(Collected data entries)
..............................

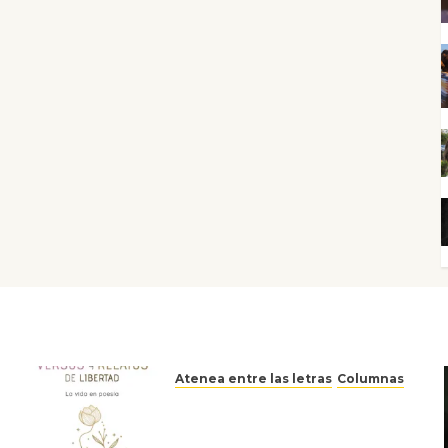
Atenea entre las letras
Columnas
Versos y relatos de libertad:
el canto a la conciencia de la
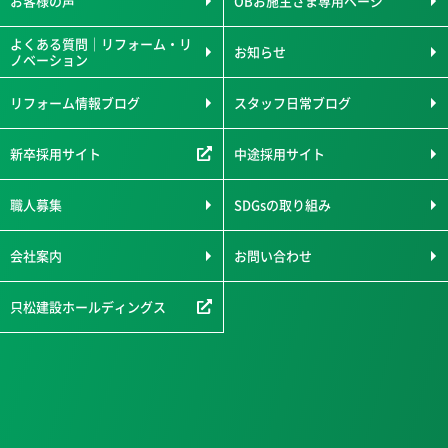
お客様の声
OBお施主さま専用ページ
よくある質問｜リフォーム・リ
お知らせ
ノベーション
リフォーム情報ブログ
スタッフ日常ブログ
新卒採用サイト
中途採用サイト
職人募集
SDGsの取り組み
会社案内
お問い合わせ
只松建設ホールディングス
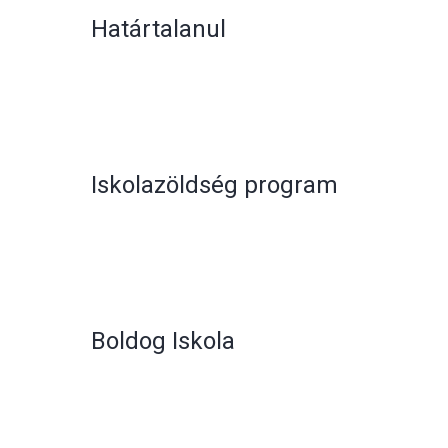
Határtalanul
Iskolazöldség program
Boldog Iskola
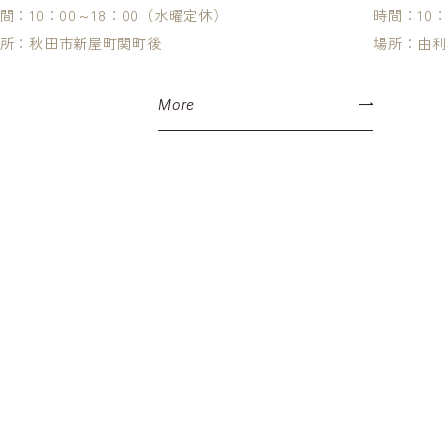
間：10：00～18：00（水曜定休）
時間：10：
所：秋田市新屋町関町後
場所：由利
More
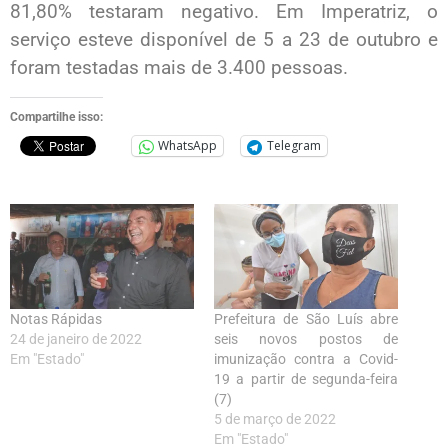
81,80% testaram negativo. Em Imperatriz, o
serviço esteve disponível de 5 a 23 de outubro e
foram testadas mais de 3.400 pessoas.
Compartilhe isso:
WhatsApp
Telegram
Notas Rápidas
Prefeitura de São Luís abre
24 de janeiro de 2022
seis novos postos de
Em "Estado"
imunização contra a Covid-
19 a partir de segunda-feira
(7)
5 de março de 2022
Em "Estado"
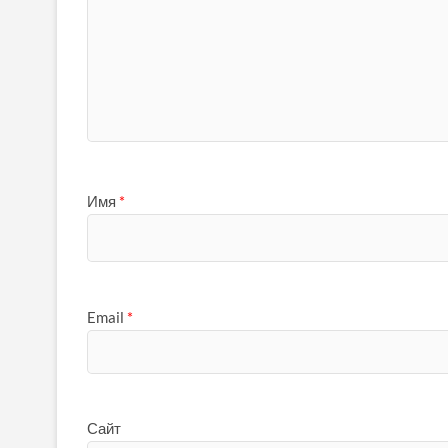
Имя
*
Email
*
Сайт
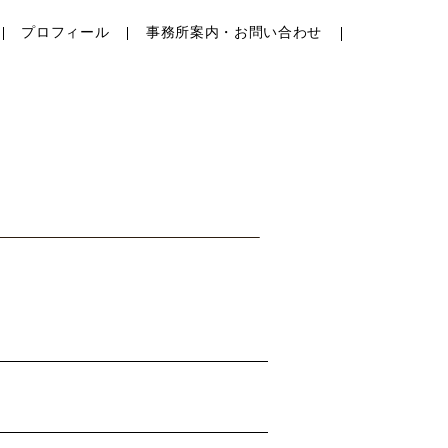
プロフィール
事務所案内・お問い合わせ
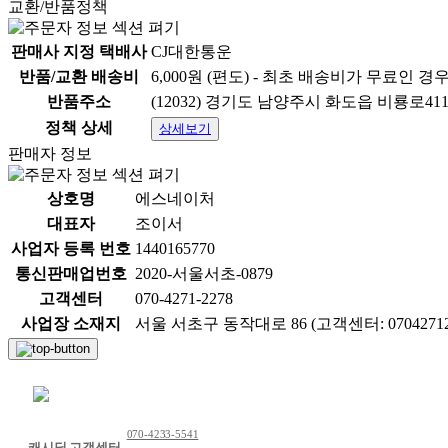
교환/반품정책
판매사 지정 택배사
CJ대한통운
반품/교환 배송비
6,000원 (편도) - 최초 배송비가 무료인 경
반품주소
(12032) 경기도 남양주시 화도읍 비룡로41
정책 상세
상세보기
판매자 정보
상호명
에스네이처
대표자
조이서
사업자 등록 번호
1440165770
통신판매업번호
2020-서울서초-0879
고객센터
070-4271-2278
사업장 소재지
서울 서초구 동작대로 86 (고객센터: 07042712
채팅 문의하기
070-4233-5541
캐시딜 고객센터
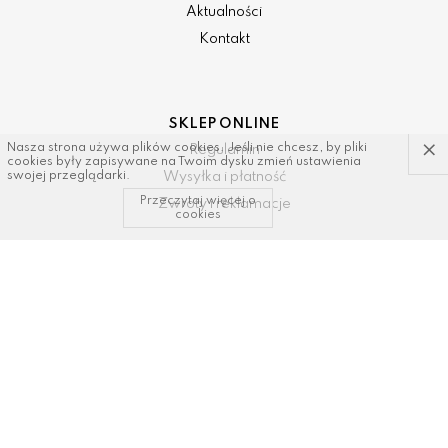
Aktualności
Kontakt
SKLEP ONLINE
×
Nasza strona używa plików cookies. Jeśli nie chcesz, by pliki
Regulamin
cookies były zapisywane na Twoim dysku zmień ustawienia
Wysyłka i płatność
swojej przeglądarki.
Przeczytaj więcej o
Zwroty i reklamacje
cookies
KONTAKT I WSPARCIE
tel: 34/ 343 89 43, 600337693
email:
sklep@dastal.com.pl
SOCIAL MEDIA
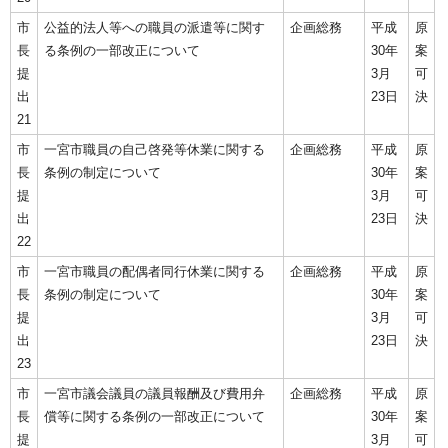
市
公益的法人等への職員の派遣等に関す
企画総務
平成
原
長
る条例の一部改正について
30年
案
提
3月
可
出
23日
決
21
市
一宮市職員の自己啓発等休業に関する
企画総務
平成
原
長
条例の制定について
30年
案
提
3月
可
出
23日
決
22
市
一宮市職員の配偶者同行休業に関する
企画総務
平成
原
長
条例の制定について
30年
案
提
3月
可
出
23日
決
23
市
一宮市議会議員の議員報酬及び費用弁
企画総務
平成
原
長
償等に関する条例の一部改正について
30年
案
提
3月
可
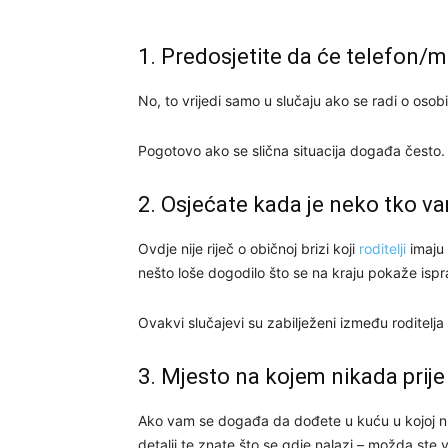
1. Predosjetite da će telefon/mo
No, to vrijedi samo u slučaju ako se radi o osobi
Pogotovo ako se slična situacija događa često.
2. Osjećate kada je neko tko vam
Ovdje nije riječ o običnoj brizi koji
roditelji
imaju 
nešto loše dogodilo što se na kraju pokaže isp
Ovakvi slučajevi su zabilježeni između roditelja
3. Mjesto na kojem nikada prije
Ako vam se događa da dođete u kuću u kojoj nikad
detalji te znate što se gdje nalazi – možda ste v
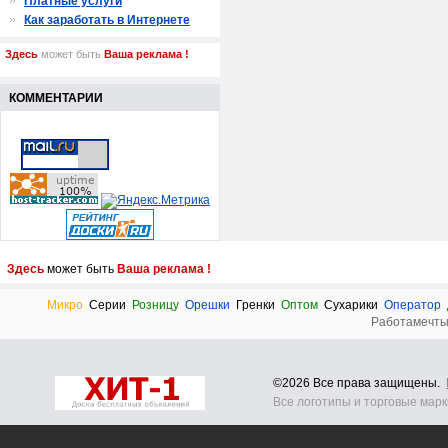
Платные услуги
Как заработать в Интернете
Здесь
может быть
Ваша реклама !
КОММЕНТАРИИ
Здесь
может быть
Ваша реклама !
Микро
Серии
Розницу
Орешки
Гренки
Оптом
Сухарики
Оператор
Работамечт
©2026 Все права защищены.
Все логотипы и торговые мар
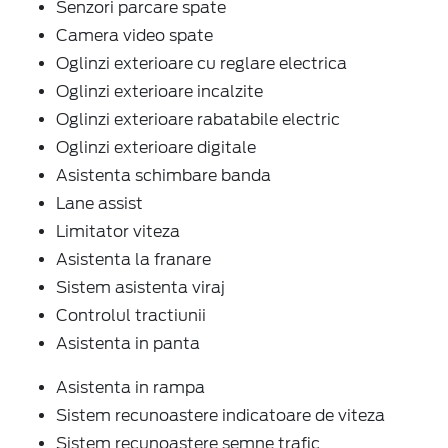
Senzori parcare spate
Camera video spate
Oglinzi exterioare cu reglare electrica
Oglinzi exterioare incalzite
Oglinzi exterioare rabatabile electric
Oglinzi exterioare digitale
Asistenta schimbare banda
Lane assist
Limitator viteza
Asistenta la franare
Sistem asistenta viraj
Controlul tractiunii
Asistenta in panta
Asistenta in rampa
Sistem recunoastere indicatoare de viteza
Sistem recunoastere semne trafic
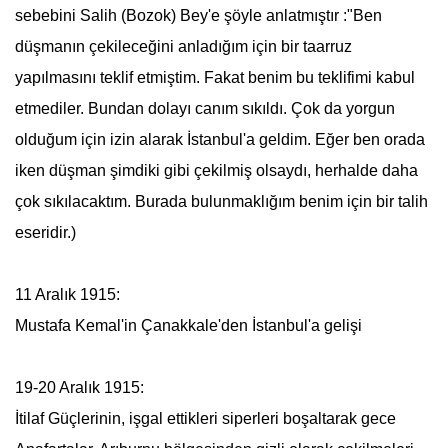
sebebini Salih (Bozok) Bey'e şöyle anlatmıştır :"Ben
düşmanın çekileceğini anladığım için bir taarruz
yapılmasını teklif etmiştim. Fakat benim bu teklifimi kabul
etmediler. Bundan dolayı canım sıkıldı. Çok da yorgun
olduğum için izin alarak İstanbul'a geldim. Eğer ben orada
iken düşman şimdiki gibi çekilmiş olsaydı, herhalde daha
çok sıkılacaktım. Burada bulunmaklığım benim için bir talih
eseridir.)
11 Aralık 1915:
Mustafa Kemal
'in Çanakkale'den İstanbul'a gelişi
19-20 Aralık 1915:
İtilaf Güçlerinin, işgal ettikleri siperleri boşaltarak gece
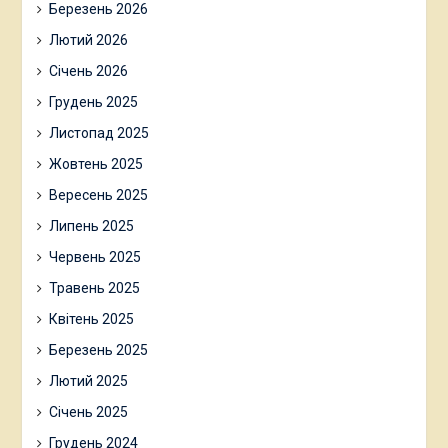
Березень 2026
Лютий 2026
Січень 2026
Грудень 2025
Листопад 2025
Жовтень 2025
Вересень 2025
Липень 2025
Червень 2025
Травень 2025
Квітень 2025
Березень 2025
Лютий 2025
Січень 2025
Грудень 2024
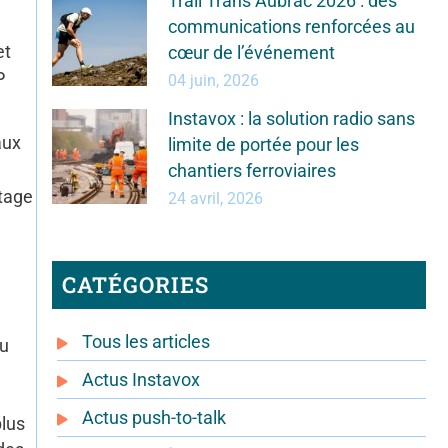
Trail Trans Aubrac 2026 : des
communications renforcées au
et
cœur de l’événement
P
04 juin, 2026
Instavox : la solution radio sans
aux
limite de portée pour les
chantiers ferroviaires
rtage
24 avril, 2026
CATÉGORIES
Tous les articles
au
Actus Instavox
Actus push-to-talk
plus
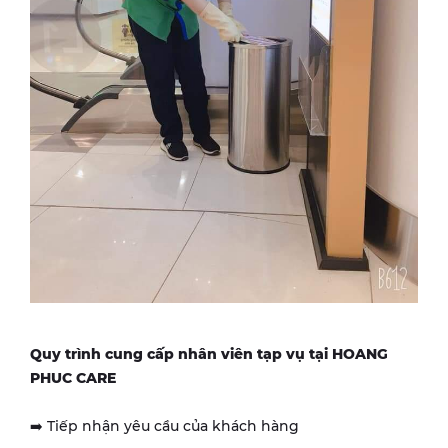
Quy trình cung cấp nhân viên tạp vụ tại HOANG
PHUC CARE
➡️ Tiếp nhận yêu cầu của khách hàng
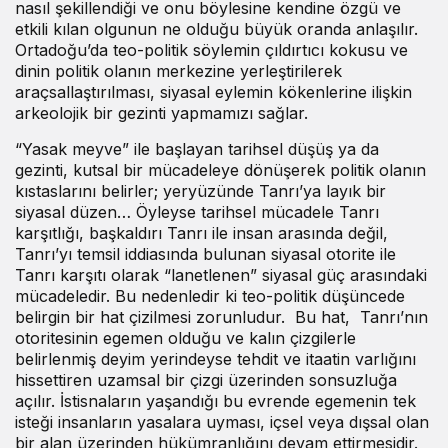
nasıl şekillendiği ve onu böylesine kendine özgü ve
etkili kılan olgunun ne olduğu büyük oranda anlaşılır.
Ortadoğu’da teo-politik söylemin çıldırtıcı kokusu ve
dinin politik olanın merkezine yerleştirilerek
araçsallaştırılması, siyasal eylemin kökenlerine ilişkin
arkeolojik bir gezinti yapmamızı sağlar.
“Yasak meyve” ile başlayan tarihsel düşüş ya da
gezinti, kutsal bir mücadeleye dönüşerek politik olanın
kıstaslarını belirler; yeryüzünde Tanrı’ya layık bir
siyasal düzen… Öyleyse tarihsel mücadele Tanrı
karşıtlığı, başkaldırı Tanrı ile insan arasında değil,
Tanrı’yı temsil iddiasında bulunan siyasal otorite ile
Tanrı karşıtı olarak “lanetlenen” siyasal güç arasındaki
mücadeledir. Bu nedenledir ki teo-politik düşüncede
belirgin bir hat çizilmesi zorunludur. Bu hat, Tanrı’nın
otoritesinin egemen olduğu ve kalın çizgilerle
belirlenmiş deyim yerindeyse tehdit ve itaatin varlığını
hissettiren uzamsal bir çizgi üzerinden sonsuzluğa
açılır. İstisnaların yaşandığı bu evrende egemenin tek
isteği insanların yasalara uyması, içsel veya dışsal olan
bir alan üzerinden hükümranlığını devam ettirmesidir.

..............................

*Exercise requirements*:
What is needed here is an exact transcript of the data above, pictures excluded.

*Response*:
Atenea entre las letras
Columnas
Versos y relatos de libertad:
el canto a la conciencia de la
お客様の声
OBお施主さま専用ページ
よくある質問｜リフォーム・リ
お知らせ
ノベーション
リフォーム情報ブログ
スタッフ日常ブログ
新卒採用サイト
中途採用サイト
職人募集
SDGsの取り組み
会社案内
お問い合わせ
只松建設ホールディングス
Határtalanul
Iskolazöldség program
Boldog Iskola
間：10：00～18：00（水曜定休）
時間：10：
所：秋田市新屋町関町後
場所：由利
More
81,80% testaram negativo. Em Imperatriz, o
serviço esteve disponível de 5 a 23 de outubro e
foram testadas mais de 3.400 pessoas.
Compartilhe isso:
WhatsApp
Telegram
Notas Rápidas
Prefeitura de São Luís abre
24 de janeiro de 2022
seis novos postos de
Em "Estado"
imunização contra a Covid-
19 a partir de segunda-feira
(7)
5 de março de 2022
Em "Estado"
Имя
*
Email
*
Сайт
プロフィール
事務所案内・お問い合わせ
교환/반품정책
판매사 지정 택배사
CJ대한통운
반품/교환 배송비
6,000원 (편도) - 최초 배송비가 무료인 경
반품주소
(12032) 경기도 남양주시 화도읍 비룡로41
정책 상세
상세보기
판매자 정보
상호명
에스네이처
대표자
조이서
사업자 등록 번호
1440165770
통신판매업번호
2020-서울서초-0879
고객센터
070-4271-2278
사업장 소재지
서울 서초구 동작대로 86 (고객센터: 07042712
채팅 문의하기
070-4233-5541
캐시딜 고객센터
Aktualności
Kontakt
SKLEP ONLINE
×
Nasza strona używa plików cookies. Jeśli nie chcesz, by pliki
Regulamin
cookies były zapisywane na Twoim dysku zmień ustawienia
Wysyłka i płatność
swojej przeglądarki.
Przeczytaj więcej o
Zwroty i reklamacje
cookies
KONTAKT I WSPARCIE
tel: 34/ 343 89 43, 600337693
email:
sklep@dastal.com.pl
SOCIAL MEDIA
市
公益的法人等への職員の派遣等に関す
企画総務
平成
原
長
る条例の一部改正について
30年
案
提
3月
可
出
23日
決
21
市
一宮市職員の自己啓発等休業に関する
企画総務
平成
原
長
条例の制定について
30年
案
提
3月
可
出
23日
決
22
市
一宮市職員の配偶者同行休業に関する
企画総務
平成
原
長
条例の制定について
30年
案
提
3月
可
出
23日
決
23
市
一宮市議会議員の議員報酬及び費用弁
企画総務
平成
原
長
償等に関する条例の一部改正について
30年
案
提
3月
可
1. Predosjetite da će telefon/mo
No, to vrijedi samo u slučaju ako se radi o osobi
Pogotovo ako se slična situacija događa često.
2. Osjećate kada je neko tko vam
Ovdje nije riječ o običnoj brizi koji
roditelji
imaju 
nešto loše dogodilo što se na kraju pokaže isp
Ovakvi slučajevi su zabilježeni između roditelja
3. Mjesto na kojem nikada prije
Ako vam se događa da dođete u kuću u kojoj nikad
detalji te znate što se gdje nalazi – možda ste v
Платные услуги
Как заработать в Интернете
Здесь
может быть
Ваша реклама !
КОММЕНТАРИИ
Здесь
может быть
Ваша реклама !
Микро
Серии
Розницу
Орешки
Гренки
Оптом
Сухарики
Оператор
Работамечт
©2026 Все права защищены.
Все логотипы и торговые мар
Senzori parcare spate
Camera video spate
Oglinzi exterioare cu reglare electrica
Oglinzi exterioare incalzite
Oglinzi exterioare rabatabile electric
Oglinzi exterioare digitale
Asistenta schimbare banda
Lane assist
Limitator viteza
Asistenta la franare
Sistem asistenta viraj
Controlul tractiunii
Asistenta in panta
Asistenta in rampa
Sistem recunoastere indicatoare de viteza
Sistem recunoastere semne trafic
sebebini Salih (Bozok) Bey'e şöyle anlatmıştır :"Ben
düşmanın çekileceğini anladığım için bir taarruz
yapılmasını teklif etmiştim. Fakat benim bu teklifimi kabul
etmediler. Bundan dolayı canım sıkıldı. Çok da yorgun
olduğum için izin alarak İstanbul'a geldim. Eğer ben orada
iken düşman şimdiki gibi çekilmiş olsaydı, herhalde daha
çok sıkılacaktım. Burada bulunmaklığım benim için bir talih
eseridir.)
11 Aralık 1915:
Mustafa Kemal
'in Çanakkale'den İstanbul'a gelişi
19-20 Aralık 1915:
İtilaf Güçlerinin, işgal ettikleri siperleri boşaltarak gece
Березень 2026
Лютий 2026
Січень 2026
Грудень 2025
Листопад 2025
Жовтень 2025
Вересень 2025
Липень 2025
Червень 2025
Травень 2025
Квітень 2025
Березень 2025
Лютий 2025
Січень 2025
Грудень 2024
Trail Trans Aubrac 2026 : des
communications renforcées au
et
cœur de l’événement
P
04 juin, 2026
Instavox : la solution radio sans
aux
limite de portée pour les
chantiers ferroviaires
rtage
24 avril, 2026
CATÉGORIES
Tous les articles
au
Actus Instavox
Actus push-to-talk
plus
Quy trình cung cấp nhân viên tạp vụ tại HOANG
PHUC CARE
➡️ Tiếp nhận yêu cầu của khách hàng
nasıl şekillendiği ve onu böylesine kendine özgü ve
etkili kılan olgunun ne olduğu büyük oranda anlaşılır.
Ortadoğu’da teo-politik söylemin çıldırtıcı kokusu ve
dinin politik olanın merkezine yerleştirilerek
araçsallaştırılması, siyasal eylemin kökenlerine ilişkin
arkeolojik bir gezinti yapmamızı sağlar.
“Yasak meyve” ile başlayan tarihsel düşüş ya da
gezinti, kutsal bir mücadeleye dönüşerek politik olanın
kıstaslarını belirler; yeryüzünde Tanrı’ya layık bir
siyasal düzen… Öyleyse tarihsel mücadele Tanrı
karşıtlığı, başkaldırı Tanrı ile insan arasında değil,
Tanrı’yı temsil iddiasında bulunan siyasal otorite ile
Tanrı karşıtı olarak “lanetlenen” siyasal güç arasındaki
mücadeledir. Bu nedenledir ki teo-politik düşüncede
belirgin bir hat çizilmesi zorunludur. Bu hat, Tanrı’nın
otoritesinin egemen olduğu ve kalın çizgilerle
belirlenmiş deyim yerindeyse tehdit ve itaatin varlığını
hissettiren uzamsal bir çizgi üzerinden sonsuzluğa
açılır. İstisnaların yaşandığı bu evrende egemenin tek
isteği insanların yasalara uyması, içsel veya dışsal olan
bir alan üzerinden hükümranlığını devam ettirmesidir.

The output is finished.